Work task: Take the data that sits below and write it out again exactly.

Source information:

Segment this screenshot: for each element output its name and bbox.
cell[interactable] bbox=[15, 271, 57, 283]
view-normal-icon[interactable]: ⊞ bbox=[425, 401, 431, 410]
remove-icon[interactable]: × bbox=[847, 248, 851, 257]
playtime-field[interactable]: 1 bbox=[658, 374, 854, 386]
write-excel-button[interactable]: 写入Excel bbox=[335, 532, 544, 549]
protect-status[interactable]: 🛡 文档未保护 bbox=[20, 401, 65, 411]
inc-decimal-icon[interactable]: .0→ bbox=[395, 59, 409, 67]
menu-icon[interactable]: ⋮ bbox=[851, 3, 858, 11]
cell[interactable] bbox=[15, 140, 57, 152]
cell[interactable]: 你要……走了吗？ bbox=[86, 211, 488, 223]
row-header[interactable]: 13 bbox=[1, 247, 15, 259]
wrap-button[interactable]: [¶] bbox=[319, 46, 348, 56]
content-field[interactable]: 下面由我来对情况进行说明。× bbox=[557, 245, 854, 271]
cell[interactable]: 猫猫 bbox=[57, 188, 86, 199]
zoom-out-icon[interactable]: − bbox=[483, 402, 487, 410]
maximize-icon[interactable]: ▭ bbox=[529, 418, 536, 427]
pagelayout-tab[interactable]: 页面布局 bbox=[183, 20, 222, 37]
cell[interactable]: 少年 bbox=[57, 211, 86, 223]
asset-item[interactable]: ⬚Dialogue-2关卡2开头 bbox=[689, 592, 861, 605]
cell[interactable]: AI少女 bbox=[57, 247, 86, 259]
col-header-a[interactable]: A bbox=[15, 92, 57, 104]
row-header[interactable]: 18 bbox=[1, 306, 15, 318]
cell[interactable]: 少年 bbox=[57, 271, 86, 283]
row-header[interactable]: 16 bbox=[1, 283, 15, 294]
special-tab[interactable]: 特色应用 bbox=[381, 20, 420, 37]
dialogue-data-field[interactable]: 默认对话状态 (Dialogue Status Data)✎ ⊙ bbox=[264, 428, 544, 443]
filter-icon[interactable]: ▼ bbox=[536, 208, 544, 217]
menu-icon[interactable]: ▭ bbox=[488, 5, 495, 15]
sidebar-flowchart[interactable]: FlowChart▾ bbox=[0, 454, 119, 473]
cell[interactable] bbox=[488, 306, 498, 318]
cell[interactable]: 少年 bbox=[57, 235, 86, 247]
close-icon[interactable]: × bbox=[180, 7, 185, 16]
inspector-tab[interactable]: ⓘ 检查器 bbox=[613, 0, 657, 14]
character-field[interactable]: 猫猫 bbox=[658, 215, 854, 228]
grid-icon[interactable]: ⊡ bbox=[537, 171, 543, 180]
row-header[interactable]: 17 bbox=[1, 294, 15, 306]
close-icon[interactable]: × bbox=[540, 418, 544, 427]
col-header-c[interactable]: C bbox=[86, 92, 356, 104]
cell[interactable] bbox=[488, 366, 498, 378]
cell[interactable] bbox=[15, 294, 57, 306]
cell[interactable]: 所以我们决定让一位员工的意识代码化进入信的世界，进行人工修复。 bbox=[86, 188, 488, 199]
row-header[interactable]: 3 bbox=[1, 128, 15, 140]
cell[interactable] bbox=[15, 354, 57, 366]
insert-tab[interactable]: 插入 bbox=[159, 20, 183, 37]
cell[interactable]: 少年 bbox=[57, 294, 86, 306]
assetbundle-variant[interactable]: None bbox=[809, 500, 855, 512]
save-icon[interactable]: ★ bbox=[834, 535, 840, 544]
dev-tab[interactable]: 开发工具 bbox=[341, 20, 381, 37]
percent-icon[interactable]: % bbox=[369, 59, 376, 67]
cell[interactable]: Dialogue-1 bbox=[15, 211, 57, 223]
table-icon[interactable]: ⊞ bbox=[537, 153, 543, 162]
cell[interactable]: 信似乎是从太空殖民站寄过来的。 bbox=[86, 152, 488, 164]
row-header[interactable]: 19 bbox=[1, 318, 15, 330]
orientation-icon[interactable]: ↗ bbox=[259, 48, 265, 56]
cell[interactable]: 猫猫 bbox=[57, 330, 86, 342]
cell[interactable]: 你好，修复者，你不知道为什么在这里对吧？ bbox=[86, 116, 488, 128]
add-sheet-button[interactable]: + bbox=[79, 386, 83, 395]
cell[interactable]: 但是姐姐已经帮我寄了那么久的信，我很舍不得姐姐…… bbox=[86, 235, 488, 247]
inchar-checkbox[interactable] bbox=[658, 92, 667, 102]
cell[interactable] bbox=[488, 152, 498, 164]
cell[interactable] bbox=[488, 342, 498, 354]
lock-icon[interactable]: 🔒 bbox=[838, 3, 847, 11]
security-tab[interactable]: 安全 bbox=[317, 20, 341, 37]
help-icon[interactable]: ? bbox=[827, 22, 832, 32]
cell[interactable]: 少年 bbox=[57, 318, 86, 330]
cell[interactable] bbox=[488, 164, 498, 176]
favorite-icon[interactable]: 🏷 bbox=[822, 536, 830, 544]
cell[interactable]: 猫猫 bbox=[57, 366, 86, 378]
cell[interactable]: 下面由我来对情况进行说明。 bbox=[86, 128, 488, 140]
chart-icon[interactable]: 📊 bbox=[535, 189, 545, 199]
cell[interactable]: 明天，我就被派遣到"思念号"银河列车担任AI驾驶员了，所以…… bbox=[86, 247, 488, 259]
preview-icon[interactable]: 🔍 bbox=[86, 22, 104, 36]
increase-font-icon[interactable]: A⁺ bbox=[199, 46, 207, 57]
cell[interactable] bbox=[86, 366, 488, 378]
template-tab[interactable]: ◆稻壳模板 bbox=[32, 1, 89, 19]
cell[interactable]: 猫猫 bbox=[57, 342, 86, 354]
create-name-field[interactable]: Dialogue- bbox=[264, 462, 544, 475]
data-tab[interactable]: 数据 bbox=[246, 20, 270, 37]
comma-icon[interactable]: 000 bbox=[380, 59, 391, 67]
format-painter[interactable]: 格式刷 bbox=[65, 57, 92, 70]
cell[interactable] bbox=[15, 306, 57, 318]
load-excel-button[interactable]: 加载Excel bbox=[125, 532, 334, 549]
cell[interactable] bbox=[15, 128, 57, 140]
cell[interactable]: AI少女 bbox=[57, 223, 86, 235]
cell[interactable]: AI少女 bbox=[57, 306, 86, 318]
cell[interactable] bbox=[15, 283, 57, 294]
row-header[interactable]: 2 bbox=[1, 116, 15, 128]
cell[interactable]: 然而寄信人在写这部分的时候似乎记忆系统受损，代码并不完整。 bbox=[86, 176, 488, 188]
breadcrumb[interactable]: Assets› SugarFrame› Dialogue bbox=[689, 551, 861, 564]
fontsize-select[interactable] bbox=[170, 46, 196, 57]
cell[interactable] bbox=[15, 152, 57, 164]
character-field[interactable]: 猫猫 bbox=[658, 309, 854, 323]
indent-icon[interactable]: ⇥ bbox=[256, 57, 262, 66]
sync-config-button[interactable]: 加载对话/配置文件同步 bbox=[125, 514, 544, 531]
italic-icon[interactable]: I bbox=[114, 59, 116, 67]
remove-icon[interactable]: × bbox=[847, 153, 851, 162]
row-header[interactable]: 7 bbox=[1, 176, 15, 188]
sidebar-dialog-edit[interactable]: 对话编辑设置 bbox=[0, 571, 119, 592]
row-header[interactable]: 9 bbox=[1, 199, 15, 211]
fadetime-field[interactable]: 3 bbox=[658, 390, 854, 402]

Output for this exercise:
Segment this screenshot: for each element output its name and bbox.
cell[interactable] bbox=[15, 271, 57, 283]
view-normal-icon[interactable]: ⊞ bbox=[425, 401, 431, 410]
remove-icon[interactable]: × bbox=[847, 248, 851, 257]
playtime-field[interactable]: 1 bbox=[658, 374, 854, 386]
write-excel-button[interactable]: 写入Excel bbox=[335, 532, 544, 549]
protect-status[interactable]: 🛡 文档未保护 bbox=[20, 401, 65, 411]
inc-decimal-icon[interactable]: .0→ bbox=[395, 59, 409, 67]
menu-icon[interactable]: ⋮ bbox=[851, 3, 858, 11]
cell[interactable] bbox=[15, 140, 57, 152]
cell[interactable]: 你要……走了吗？ bbox=[86, 211, 488, 223]
row-header[interactable]: 13 bbox=[1, 247, 15, 259]
wrap-button[interactable]: [¶] bbox=[319, 46, 348, 56]
content-field[interactable]: 下面由我来对情况进行说明。× bbox=[557, 245, 854, 271]
cell[interactable]: 猫猫 bbox=[57, 188, 86, 199]
zoom-out-icon[interactable]: − bbox=[483, 402, 487, 410]
maximize-icon[interactable]: ▭ bbox=[529, 418, 536, 427]
pagelayout-tab[interactable]: 页面布局 bbox=[183, 20, 222, 37]
cell[interactable]: 少年 bbox=[57, 211, 86, 223]
asset-item[interactable]: ⬚Dialogue-2关卡2开头 bbox=[689, 592, 861, 605]
cell[interactable]: AI少女 bbox=[57, 247, 86, 259]
col-header-a[interactable]: A bbox=[15, 92, 57, 104]
row-header[interactable]: 18 bbox=[1, 306, 15, 318]
cell[interactable]: 少年 bbox=[57, 271, 86, 283]
row-header[interactable]: 16 bbox=[1, 283, 15, 294]
special-tab[interactable]: 特色应用 bbox=[381, 20, 420, 37]
dialogue-data-field[interactable]: 默认对话状态 (Dialogue Status Data)✎ ⊙ bbox=[264, 428, 544, 443]
filter-icon[interactable]: ▼ bbox=[536, 208, 544, 217]
menu-icon[interactable]: ▭ bbox=[488, 5, 495, 15]
sidebar-flowchart[interactable]: FlowChart▾ bbox=[0, 454, 119, 473]
cell[interactable] bbox=[488, 306, 498, 318]
cell[interactable]: 少年 bbox=[57, 235, 86, 247]
close-icon[interactable]: × bbox=[180, 7, 185, 16]
inspector-tab[interactable]: ⓘ 检查器 bbox=[613, 0, 657, 14]
character-field[interactable]: 猫猫 bbox=[658, 215, 854, 228]
grid-icon[interactable]: ⊡ bbox=[537, 171, 543, 180]
row-header[interactable]: 17 bbox=[1, 294, 15, 306]
close-icon[interactable]: × bbox=[540, 418, 544, 427]
col-header-c[interactable]: C bbox=[86, 92, 356, 104]
cell[interactable] bbox=[488, 366, 498, 378]
cell[interactable] bbox=[15, 294, 57, 306]
cell[interactable]: 所以我们决定让一位员工的意识代码化进入信的世界，进行人工修复。 bbox=[86, 188, 488, 199]
row-header[interactable]: 3 bbox=[1, 128, 15, 140]
cell[interactable] bbox=[15, 354, 57, 366]
insert-tab[interactable]: 插入 bbox=[159, 20, 183, 37]
cell[interactable]: 少年 bbox=[57, 294, 86, 306]
assetbundle-variant[interactable]: None bbox=[809, 500, 855, 512]
save-icon[interactable]: ★ bbox=[834, 535, 840, 544]
dev-tab[interactable]: 开发工具 bbox=[341, 20, 381, 37]
percent-icon[interactable]: % bbox=[369, 59, 376, 67]
cell[interactable]: Dialogue-1 bbox=[15, 211, 57, 223]
table-icon[interactable]: ⊞ bbox=[537, 153, 543, 162]
cell[interactable]: 信似乎是从太空殖民站寄过来的。 bbox=[86, 152, 488, 164]
row-header[interactable]: 19 bbox=[1, 318, 15, 330]
orientation-icon[interactable]: ↗ bbox=[259, 48, 265, 56]
cell[interactable]: 猫猫 bbox=[57, 330, 86, 342]
cell[interactable]: 你好，修复者，你不知道为什么在这里对吧？ bbox=[86, 116, 488, 128]
add-sheet-button[interactable]: + bbox=[79, 386, 83, 395]
cell[interactable]: 但是姐姐已经帮我寄了那么久的信，我很舍不得姐姐…… bbox=[86, 235, 488, 247]
inchar-checkbox[interactable] bbox=[658, 92, 667, 102]
cell[interactable] bbox=[488, 152, 498, 164]
cell[interactable] bbox=[488, 342, 498, 354]
lock-icon[interactable]: 🔒 bbox=[838, 3, 847, 11]
security-tab[interactable]: 安全 bbox=[317, 20, 341, 37]
help-icon[interactable]: ? bbox=[827, 22, 832, 32]
cell[interactable]: 少年 bbox=[57, 318, 86, 330]
cell[interactable] bbox=[488, 164, 498, 176]
favorite-icon[interactable]: 🏷 bbox=[822, 536, 830, 544]
cell[interactable]: 猫猫 bbox=[57, 366, 86, 378]
cell[interactable]: 下面由我来对情况进行说明。 bbox=[86, 128, 488, 140]
chart-icon[interactable]: 📊 bbox=[535, 189, 545, 199]
cell[interactable]: 明天，我就被派遣到"思念号"银河列车担任AI驾驶员了，所以…… bbox=[86, 247, 488, 259]
preview-icon[interactable]: 🔍 bbox=[86, 22, 104, 36]
increase-font-icon[interactable]: A⁺ bbox=[199, 46, 207, 57]
cell[interactable] bbox=[86, 366, 488, 378]
template-tab[interactable]: ◆稻壳模板 bbox=[32, 1, 89, 19]
cell[interactable]: 猫猫 bbox=[57, 342, 86, 354]
create-name-field[interactable]: Dialogue- bbox=[264, 462, 544, 475]
data-tab[interactable]: 数据 bbox=[246, 20, 270, 37]
comma-icon[interactable]: 000 bbox=[380, 59, 391, 67]
format-painter[interactable]: 格式刷 bbox=[65, 57, 92, 70]
cell[interactable] bbox=[15, 306, 57, 318]
load-excel-button[interactable]: 加载Excel bbox=[125, 532, 334, 549]
cell[interactable] bbox=[15, 128, 57, 140]
cell[interactable]: AI少女 bbox=[57, 223, 86, 235]
cell[interactable]: AI少女 bbox=[57, 306, 86, 318]
cell[interactable] bbox=[15, 283, 57, 294]
row-header[interactable]: 2 bbox=[1, 116, 15, 128]
cell[interactable]: 然而寄信人在写这部分的时候似乎记忆系统受损，代码并不完整。 bbox=[86, 176, 488, 188]
breadcrumb[interactable]: Assets› SugarFrame› Dialogue bbox=[689, 551, 861, 564]
fontsize-select[interactable] bbox=[170, 46, 196, 57]
cell[interactable] bbox=[15, 152, 57, 164]
character-field[interactable]: 猫猫 bbox=[658, 309, 854, 323]
indent-icon[interactable]: ⇥ bbox=[256, 57, 262, 66]
sync-config-button[interactable]: 加载对话/配置文件同步 bbox=[125, 514, 544, 531]
italic-icon[interactable]: I bbox=[114, 59, 116, 67]
remove-icon[interactable]: × bbox=[847, 153, 851, 162]
row-header[interactable]: 7 bbox=[1, 176, 15, 188]
sidebar-dialog-edit[interactable]: 对话编辑设置 bbox=[0, 571, 119, 592]
row-header[interactable]: 9 bbox=[1, 199, 15, 211]
fadetime-field[interactable]: 3 bbox=[658, 390, 854, 402]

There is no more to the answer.